Les circonstances actuelles nécessitent des mesures drastiques pour tenter de sauvegarder les écosystèmes, la faune et la flore mondiales contre les menaces qui mettent à l’épreuve la survie de la biodiversité.
Pensons à la première reproduction par fécondation assistée des rhinocéros blancs pour les sauver de l’extinction ou aux espèces exotiques, à éradiquer parce qu’elles entrent en compétition avec les indigènes.
Mais l’élimination des animaux dits exotiques ou non indigènes qui n’appartiennent pas au territoire est-elle vraiment une stratégie valable de conservation de la nature ? Apparemment non. C’est ce que révèle une nouvelle étude scientifique publiée dans le magazine Science.

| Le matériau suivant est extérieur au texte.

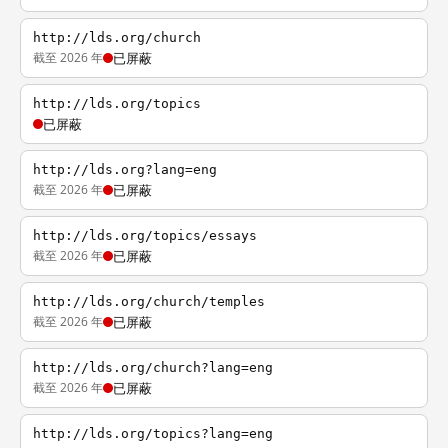
http://lds.org/church
截至 2026 年
已屏蔽
http://lds.org/topics
已屏蔽
http://lds.org?lang=eng
截至 2026 年
已屏蔽
http://lds.org/topics/essays
截至 2026 年
已屏蔽
http://lds.org/church/temples
截至 2026 年
已屏蔽
http://lds.org/church?lang=eng
截至 2026 年
已屏蔽
http://lds.org/topics?lang=eng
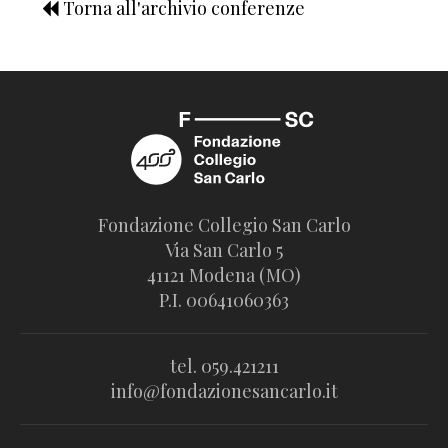
Torna all'archivio conferenze
Fondazione Collegio San Carlo
Via San Carlo 5
41121 Modena (MO)
P.I. 00641060363
tel. 059.421211
info@fondazionesancarlo.it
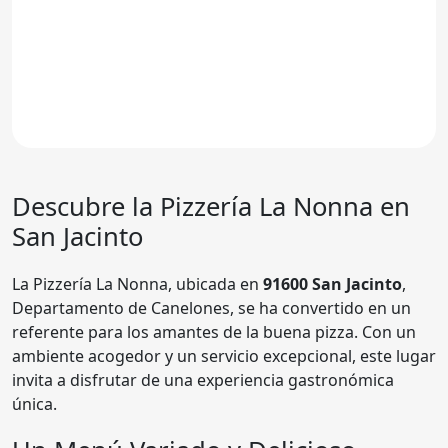
Descubre la Pizzería La Nonna en
San Jacinto
La Pizzería La Nonna, ubicada en
91600 San Jacinto
,
Departamento de Canelones, se ha convertido en un
referente para los amantes de la buena pizza. Con un
ambiente acogedor y un servicio excepcional, este lugar
invita a disfrutar de una experiencia gastronómica
única.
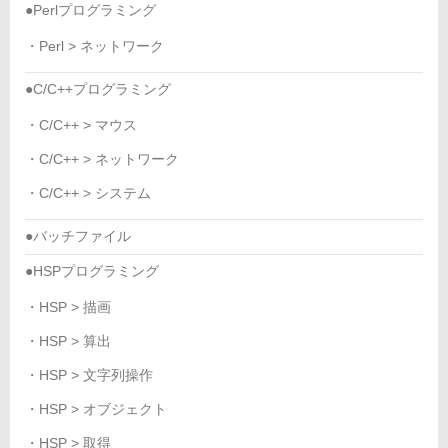
●Perlプログラミング
・Perl > ネットワーク
●C/C++プログラミング
・C/C++ > マウス
・C/C++ > ネットワーク
・C/C++ > システム
●バッチファイル
●HSPプログラミング
・HSP > 描画
・HSP > 算出
・HSP > 文字列操作
・HSP > オブジェクト
・HSP > 取得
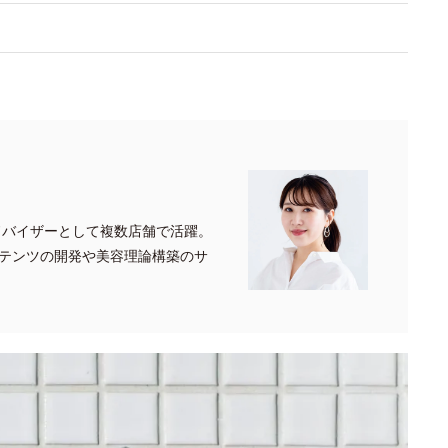
ドバイザーとして複数店舗で活躍。
テンツの開発や美容理論構築のサ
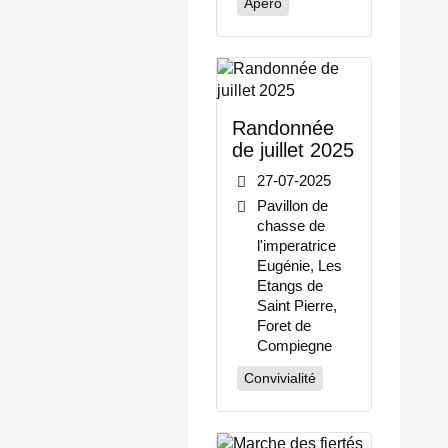
Apéro
Randonnée
de juillet 2025
27-07-2025
Pavillon de
chasse de
l'imperatrice
Eugénie, Les
Etangs de
Saint Pierre,
Foret de
Compiegne
Convivialité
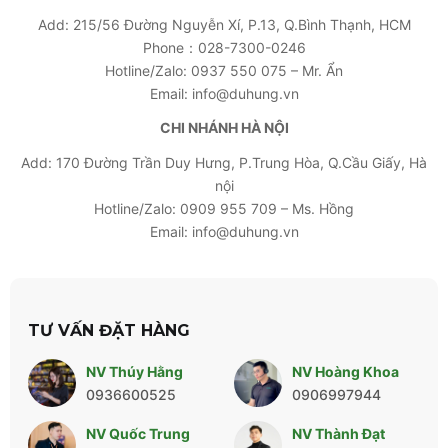
Add: 215/56 Đường Nguyễn Xí, P.13, Q.Bình Thạnh, HCM
Phone：028-7300-0246
Hotline/Zalo: 0937 550 075 – Mr. Ẩn
Email: info@duhung.vn
CHI NHÁNH HÀ NỘI
Add: 170 Đường Trần Duy Hưng, P.Trung Hòa, Q.Cầu Giấy, Hà
nội
Hotline/Zalo: 0909 955 709 – Ms. Hồng
Email: info@duhung.vn
TƯ VẤN ĐẶT HÀNG
NV Thúy Hằng
NV Hoàng Khoa
0936600525
0906997944
NV Quốc Trung
NV Thành Đạt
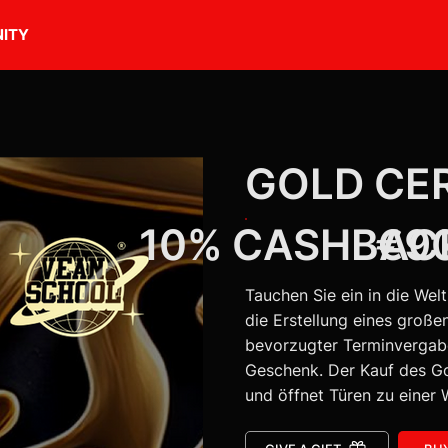
ITY
GOLD CER
10% CASHBAC
€9
Tauchen Sie ein in die Wel
die Erstellung eines große
bevorzugter Terminvergabe
Geschenk. Der Kauf des G
und öffnet Türen zu einer W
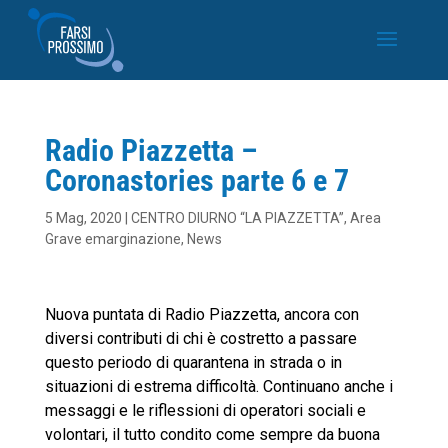
Radio Piazzetta –
Coronastories parte 6 e 7
5 Mag, 2020
|
CENTRO DIURNO “LA PIAZZETTA”
,
Area
Grave emarginazione
,
News
Nuova puntata di Radio Piazzetta, ancora con
diversi contributi di chi è costretto a passare
questo periodo di quarantena in strada o in
situazioni di estrema difficoltà. Continuano anche i
messaggi e le riflessioni di operatori sociali e
volontari, il tutto condito come sempre da buona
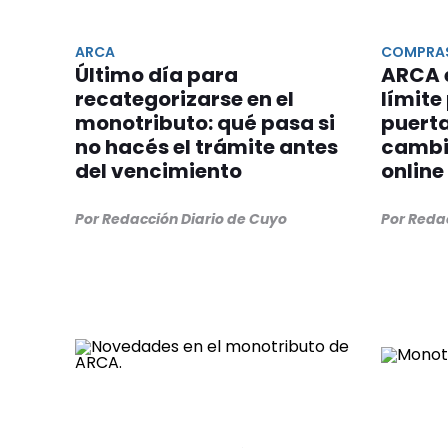
ARCA
COMPRAS 
Último día para
ARCA e
recategorizarse en el
límite
monotributo: qué pasa si
puerta
no hacés el trámite antes
cambi
del vencimiento
online
Por Redacción Diario de Cuyo
Por Reda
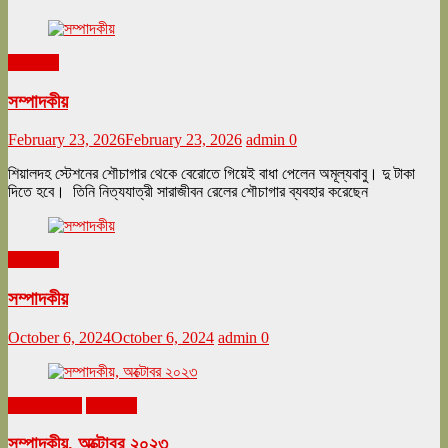
সম্পাদকীয়
সম্পাদকীয়
February 23, 2026
February 23, 2026
admin
0
শিয়ালদহ স্টেশনের শৌচাগার থেকে বেরোতে গিয়েই বাধা পেলেন অমূল্যবাবু। দু টাকা
দিতে হবে। তিনি নিত্যযাত্রী সারাজীবন রেলের শৌচাগার ব্যবহার করেছেন
সম্পাদকীয়
সম্পাদকীয়
October 6, 2024
October 6, 2024
admin
0
অক্টোবর ২০২৩
সম্পাদকীয়
সম্পাদকীয়, অক্টোবর ২০২৩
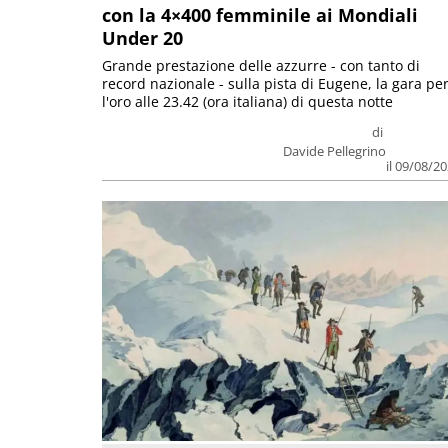
con la 4×400 femminile ai Mondiali
Under 20
Grande prestazione delle azzurre - con tanto di
record nazionale - sulla pista di Eugene, la gara pe
l'oro alle 23.42 (ora italiana) di questa notte
di
Davide Pellegrino
il 09/08/2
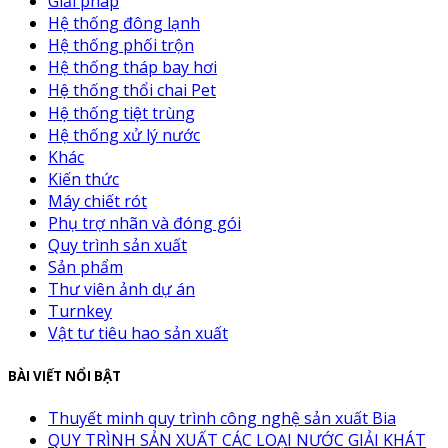
Giải pháp
Hệ thống đông lạnh
Hệ thống phối trộn
Hệ thống tháp bay hơi
Hệ thống thổi chai Pet
Hệ thống tiệt trùng
Hệ thống xử lý nước
Khác
Kiến thức
Máy chiết rót
Phụ trợ nhãn và đóng gói
Quy trình sản xuất
Sản phẩm
Thư viên ảnh dự án
Turnkey
Vật tư tiêu hao sản xuất
BÀI VIẾT NỔI BẬT
Thuyết minh quy trình công nghệ sản xuất Bia
QUY TRÌNH SẢN XUẤT CÁC LOẠI NƯỚC GIẢI KHÁT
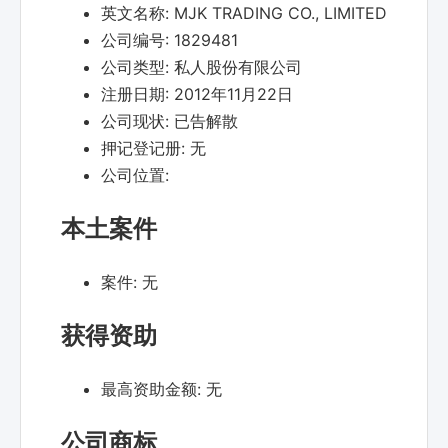
英文名称:
MJK TRADING CO., LIMITED
公司编号:
1829481
公司类型:
私人股份有限公司
注册日期:
2012年11月22日
公司现状:
已告解散
押记登记册:
无
公司位置:
本土案件
案件:
无
获得资助
最高资助金额:
无
公司商标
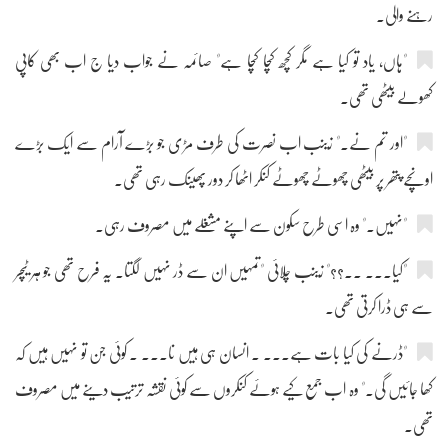
رہنے والی۔
"ہاں، یاد تو کیا ہے مگر کچھ کچا کچا ہے" صائمہ نے جواب دیا ج اب بھی کاپی
کھولے بیٹھی تھی۔
"اور تم نے۔" زینب اب نصرت کی طرف مڑی جو بڑے آرام سے ایک بڑے
اونچے پتھر پر بیٹھی چھوٹے چھوٹے کنکر اٹھا کر دور پھینک رہی تھی۔
"نہیں۔" وہ اسی طرح سکون سے اپنے مشغلے میں مصروف رہی۔
"کیا۔۔۔ ۔۔؟؟" زینب چلائی "تمہیں ان سے ڈر نہیں لگتا۔ یہ فرح تھی جو ہر ٹیچر
سے ہی ڈرا کرتی تھی۔
"ڈرنے کی کیا بات ہے۔۔۔ ۔ انسان ہی ہیں نا۔۔۔ ۔ کوئی جن تو نہیں ہیں کہ
کھا جائیں گی۔" وہ اب جمع کیے ہوئے کنکروں سے کوئی نقشہ ترتیب دینے میں مصروف
تھی۔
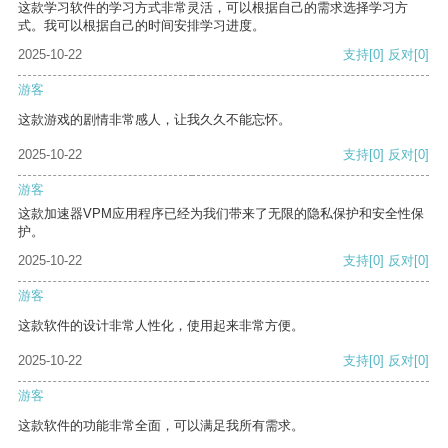
这款学习软件的学习方式非常灵活，可以根据自己的需求选择学习方
式。我可以根据自己的时间安排学习进度。
2025-10-22
支持
[0]
反对
[0]
游客
这款游戏的剧情非常感人，让我久久不能忘怀。
2025-10-22
支持
[0]
反对
[0]
游客
这款加速器VPM应用程序已经为我们带来了无限的隐私保护和安全性保
护。
2025-10-22
支持
[0]
反对
[0]
游客
这款软件的设计非常人性化，使用起来非常方便。
2025-10-22
支持
[0]
反对
[0]
游客
这款软件的功能非常全面，可以满足我所有需求。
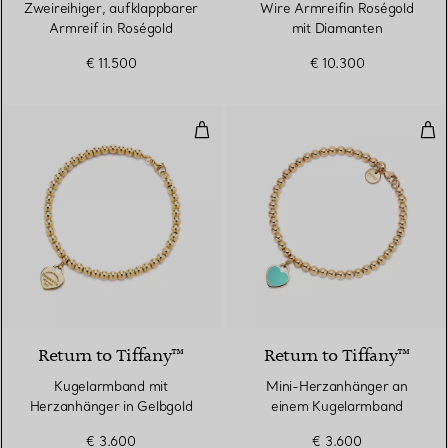
Zweireihiger, aufklappbarer
Wire Armreifin Roségold
Armreif in Roségold
mit Diamanten
€ 11.500
€ 10.300
Kugelarmband mit Herzanhänger 
Min
2 Materialien
Return to Tiffany™
Return to Tiffany™
Kugelarmband mit
Mini-Herzanhänger an
Herzanhänger in Gelbgold
einem Kugelarmband
€ 3.600
€ 3.600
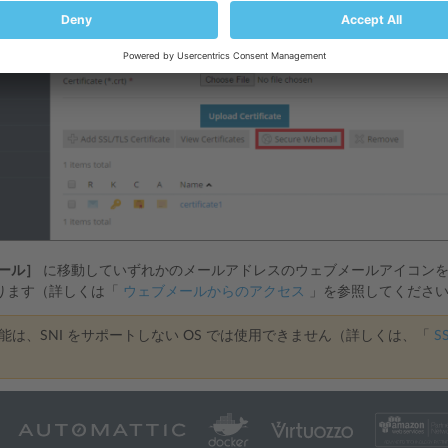
ール］
に移動していずれかのメールアドレスのウェブメールアイコンをク
ります（詳しくは「
ウェブメールからのアクセス
」を参照してくださ
能は、SNI をサポートしない OS では使用できません（詳しくは、「
SS
。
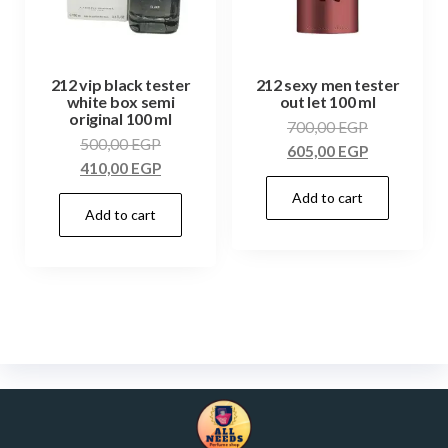
212 vip black tester
212 sexy men tester
white box semi
out let 100 ml
original 100 ml
700,00
EGP
500,00
EGP
605,00
EGP
410,00
EGP
Add to cart
Add to cart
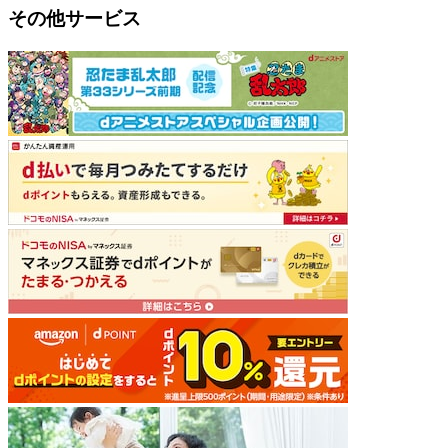
その他サービス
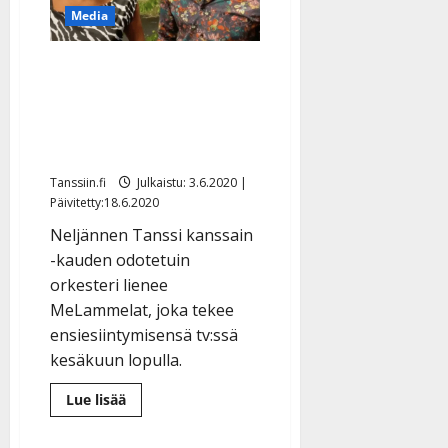
Media
Tanssi kanssain -ohjelma
jatkuu juhannusaattona
studiojaksoilla – katso
tähtilista
Tanssiin.fi
Julkaistu: 3.6.2020 |
Päivitetty:18.6.2020
Neljännen Tanssi kanssain
-kauden odotetuin
orkesteri lienee
MeLammelat, joka tekee
ensiesiintymisensä tv:ssä
kesäkuun lopulla.
Lue
Lue lisää
lisää
aiheesta
Tanssi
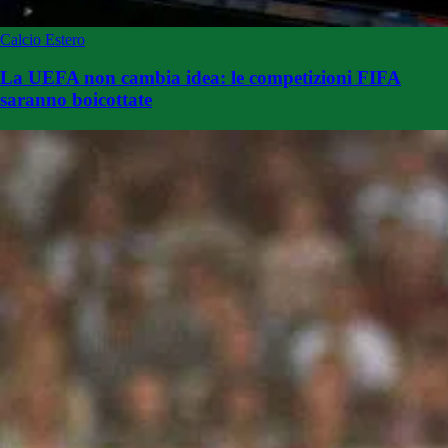
Calcio Estero
La UEFA non cambia idea: le competizioni FIFA
saranno boicottate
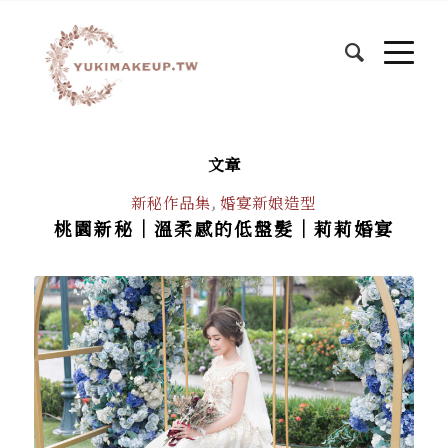
文章
新秘作品集
,
婚宴新娘造型
桃園新秘｜溫柔感的低盤髮｜莉莉婚宴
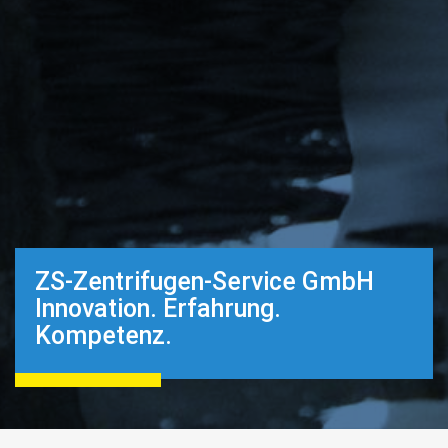
ZS-Zentrifugen-Service GmbH
Innovation. Erfahrung.
Kompetenz.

Une équipe de chercheurs de l’Université d’Aarhus, au Danemark, et d’Oxford, au Royaume-Uni, a examiné 221 publications sur la mégafaune pour déterminer comprendre si les grands mammifères herbivores non indigènes ont eu des effets négatifs sur l’abondance et la diversité de la flore locale.
Les résultats ont surpris les scientifiques car aucune preuve significative n’a été trouvée pour étayer la thèse selon laquelle les herbivores introduits dans une zone qui leur est étrangère ont un impact différent de celui des herbivores indigènes.
L’enquête souligne cependant que des herbivores d’une certaine taille influenceraient le type de végétation. Cela dépend de leur taille et de leur alimentation. Les animaux comme les buffles, par exemple, ont un régime alimentaire moins sélectif que les autres espèces et, en se nourrissant de plus de plantes, ils permettent une plus grande variété végétale.
La recherche suggère donc que toutes les espèces devraient être étudiées de la même manière en fonction de leur rôle environnemental plutôt que de les qualifier d’« exotiques » et de procéder automatiquement à leur élimination.
Nos résultats suggèrent qu’il est temps de commencer à utiliser les mêmes normes pour comprendre les effets des organismes indigènes et introduits, et d’envisager sérieusement les implications des programmes d’éradication et d’abattage basés sur les notions culturelles d’« appartenance ». Au lieu de cela, les animaux introduits devraient être étudiés de la même manière que n’importe quelle faune indigène, à travers le prisme de l’écologie fonctionnelle », a déclaré Erick Lundgren, auteur principal de l’étude.
Les données collectées sont d’une importance fondamentale car elles peuvent être utilisées par les services de la faune pour surveiller la santé de l’écosystème, d’autant plus aujourd’hui que de nombreuses espèces herbivores ont disparu.
Dans notre Parse, le cas des mouflons de l’île de Giglio a suscité beaucoup de discussions, car ils ont été éradiqués parce qu’ils étaient considérés comme une espèce envahissante et un danger pour la nature. Cependant, pour une partie de la communauté scientifique, cette espèce était porteuse de traits anciens perdus dans les populations sardes.
Dans certains pays du monde, comme au Royaume-Uni, les animaux disparus ont été « remplacés » par l’introduction d’autres espèces capables de rétablir les fonctions de cet écosystème dans une approche adaptative. Cependant, le débat sur les conséquences est très animé.
Il faudrait étudier le rôle écologique que jouent ces animaux, indigènes ou non, dans les écosystèmes plutôt que de les juger en fonction de leur appartenance », observent donc les chercheurs », concluent les chercheurs.
Au lieu d’exterminer sans discernement des milliers d’animaux considérés comme envahissants dans le monde, il faudrait évaluer leurs caractéristiques fonctionnelles et la meilleure solution pour l’espèce et pour la nature.